Nos muros pinta-se: Vem ai,í Ultraje a Rigor Com o nome definido, é hora de criar a marca. Régis e Roger pegam um papel cartão grande. A ideia parte dos dois irmãos, mas é o artista gráfico Régis quem acaba desenhando. O “Ultraje” é pincelado com uma brocha em vermelho e o “a Rigor” vem escrito com mais capricho num estilo de caligrafia. Está feita a máscara ou molde que serve para se reproduzir em outros cartazes. A banda começa a pichar os muros com esse molde para se promover.

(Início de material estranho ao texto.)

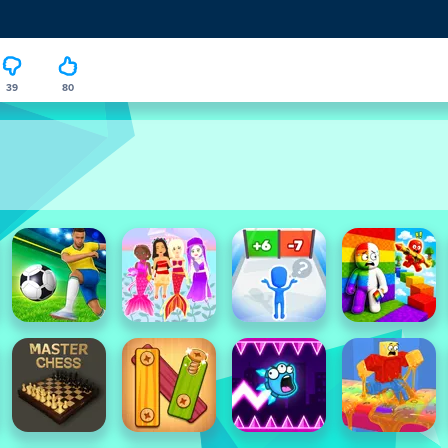
39
80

Dá certo porque eles fazem isso nas paredes ao lado das casas de show onde pretendem tocar e em alguns pontos estratégicos, como paredões de ruas sem saída. Quando chegam para vender uma apresentação, o contratante diz que já ouviu falar da banda em algum lugar. − Ah, acho que eu vi esse nome na Veja − diz o possível contratante. E Roger, é claro, concorda. E ainda brinca com o esquema de marketing da banda. − O logotipo Ultraje a Rigor ficou famoso antes da gente.2 A brincadeira tem um fundo de verdade. Antes mesmo de qualquer registro em áudio, o produtor e caça-talentos da Warner (WEA), Pena Schmidt, o Peninha, já ouve falar da banda. − Havia um grafite deles espalhado pela cidade, aqui pela Paulista e Pinheiros, eu já achava bacana como forma de se promover – o grafitti não havia sido popularizado, era uma coisa rara e bem fácil de notar. O nome era instigante, uma contradição, em termos, original. O Ultraje a Rigor começa a desenhar sua história nos muros de São Paulo e em algumas ruas como a Conselheiro Ramalho, a 13 de Maio, a Oscar Freire e a Solon, onde estão o Madame Satã, o Centro Cultural Carbono 14, o Rose Bom Bom e o Radar Tantã, respectivamente. São algumas das casas de show que abrem espaço para o rock do Ultraje e de outras bandas paulistas,

2 Programa Discoteca MTV, exibido em 4 de maio de 2007.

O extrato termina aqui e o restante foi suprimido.